Он ползал под сыпавшимися ударами и стонал, когда носок туфли вдруг ударял в рану.
— Фёдор Иванович! Гляньте!
Девяткина прекратили бить. На лестнице появился качок с письмом Лены.
— Дай-ка! — отобрал следователь лист и прочёл: — Не твоя… уеду… Катя от Глусского… он мой первый… Глусский его Кате даст… люблю его… хочу бурь… пребольшого земного счастья… даёшь свободу… дай её и себе… уеду… Нас не ищи… К юбилею буду… Катя… полодырничает… Скажи отцу… Кто писал? Чей почерк? Вам он знаком? — Следователь вручил лист тестю.
Все ждали, глядя то на Девяткина, сидевшего на полу, то на обстановку дома, которого ни один из них себе не мог бы позволить. Кто-то бродил по кухне, хрустя стеклом.
— Почерк Лены, — сказал тесть. — Гнев его схлынул, он выдохнул облегчённо. — Лена завтра здесь будет.
— А с этим? — кивнул следователь.
— С ним — хрен… Неудачник, — заулыбался тесть. — Был неудачник, им и остался… Сволочь… не мог сказать… написано ведь: «скажи отцу»… изводил меня, сволочь, инфаркта хотел… Дочь… она поняла… Пускай. Он, размазня, себя не убьёт, не то что… Он как увидел, небось, нас — вешаться, чтоб спасли… чтоб передали, как мается… Лена бросила его, факт! Развод… Завтра все будьте в гости! Я приглашаю. Я познакомлю вас с новым зятем! Это вам не кино с Абрамовичем — это во плоти! Всем подарки! С жёнами! Эта шваль пусть здесь… Грешно было б сажать, мы ведь люди, так? — хвалился тесть. — Пусть уйдёт или смотрит, как Лена с Глусским… Может, он мазохист?

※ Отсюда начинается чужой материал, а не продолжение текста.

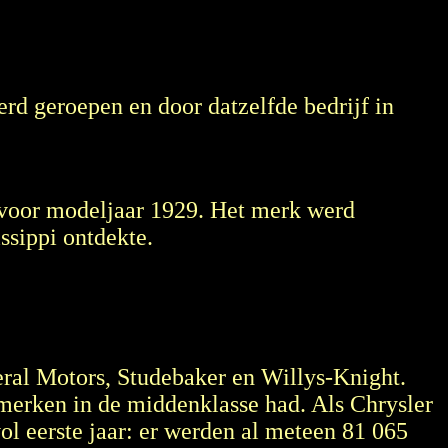
rd geroepen en door datzelfde bedrijf in
 voor modeljaar 1929. Het merk werd
ssippi ontdekte.
ral Motors, Studebaker en Willys-Knight.
merken in de middenklasse had. Als Chrysler
 eerste jaar: er werden al meteen 81 065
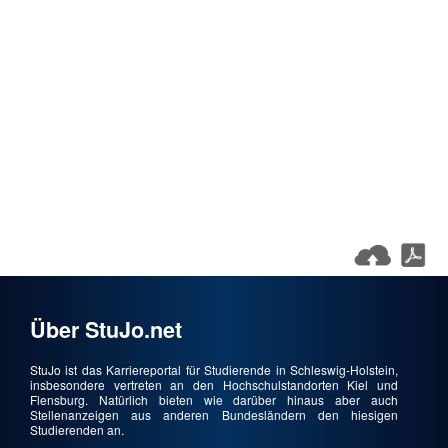
Über StuJo.net
StuJo ist das Karriereportal für Studierende in Schleswig-Holstein,
insbesondere vertreten an den Hochschulstandorten Kiel und
Flensburg. Natürlich bieten wie darüber hinaus aber auch
Stellenanzeigen aus anderen Bundesländern den hiesigen
Studierenden an.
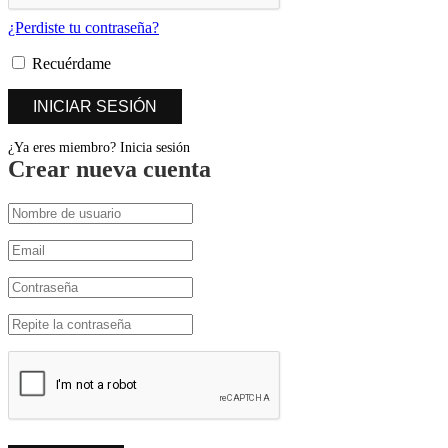
¿Perdiste tu contraseña?
Recuérdame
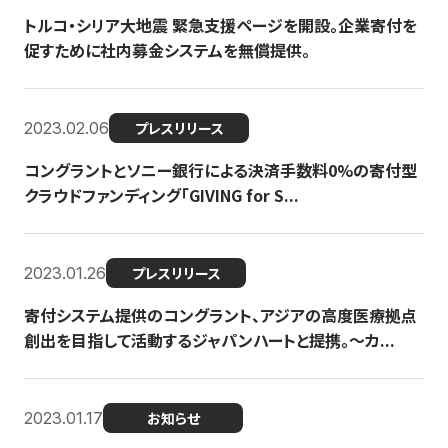
トルコ・シリア大地震 緊急支援ページを開設。企業寄付を
促すために社内募金システムを無償提供。
2023.02.06
プレスリリース
コングラントとソニー銀行による決済手数料0%の寄付型
クラウドファンディング「GIVING for S...
2023.01.26
プレスリリース
寄付システム提供のコングラント、アジアの高度医療拠点
創出を目指して活動するジャパンハートと提携。〜カ...
2023.01.17
お知らせ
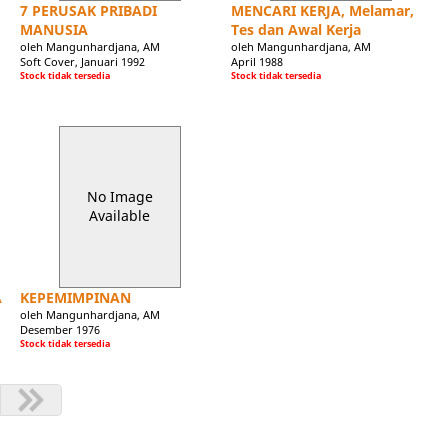
7 PERUSAK PRIBADI
MENCARI KERJA, Melamar,
MANUSIA
Tes dan Awal Kerja
oleh Mangunhardjana, AM
oleh Mangunhardjana, AM
Soft Cover, Januari 1992
April 1988
Stock tidak tersedia
Stock tidak tersedia
No Image
Available
A
KEPEMIMPINAN
oleh Mangunhardjana, AM
Desember 1976
Stock tidak tersedia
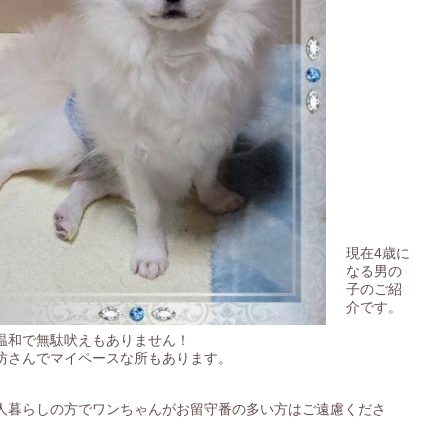
現在4歳に
なる男の
子のご紹
介です。
温和で無駄吠えもありません！
坊さんでマイペースな所もあります。
人暮らしの方でワンちゃんがお留守番の多い方はご遠慮くださ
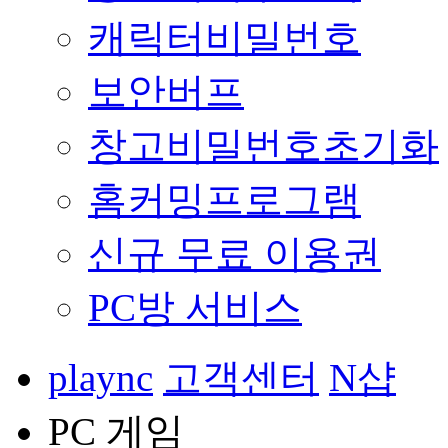
캐릭터비밀번호
보안버프
창고비밀번호초기화
홈커밍프로그램
신규 무료 이용권
PC방 서비스
plaync
고객센터
N샵
PC 게임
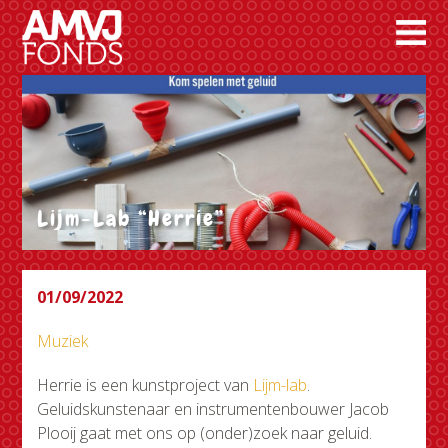
Lijm-Lab “Herrie”
01/09/2022
Muziek
Herrie is een kunstproject van
Lijm-lab
.
Geluidskunstenaar en instrumentenbouwer Jacob
Plooij gaat met ons op (onder)zoek naar geluid.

Катя-то, Катя, внучка, — знаете, что дочь Глусского? Его — знаете?
— Знаем! — сказали все.
— Он увидел письмо и скис… — Тесть сморщился. — Пьяный, грязный… Скот! Настоящий мужик пришёл бы, выяснили б по-мужски, нашёл бы я ему место. Завтра пошлю прислугу, всё приберут…
И, шумно, весело объясняя про дочь и Глусского, тесть увёл всех.
Девяткин ночь просидел под лестницей у стены, слыша, как ходят, смеются, бормочут Лена и Катя.
Суббота
Так он и встретил горничных и прислугу, присланных тестем. Даже когда они, поздоровавшись и косясь в его сторону, уже прибирались, он продолжал сидеть у стены, уставившись в одну точку, — впрочем, фиксируя суету и шумы вокруг. Лишь когда завозились с ним рядом, вышел чёрным ходом вон.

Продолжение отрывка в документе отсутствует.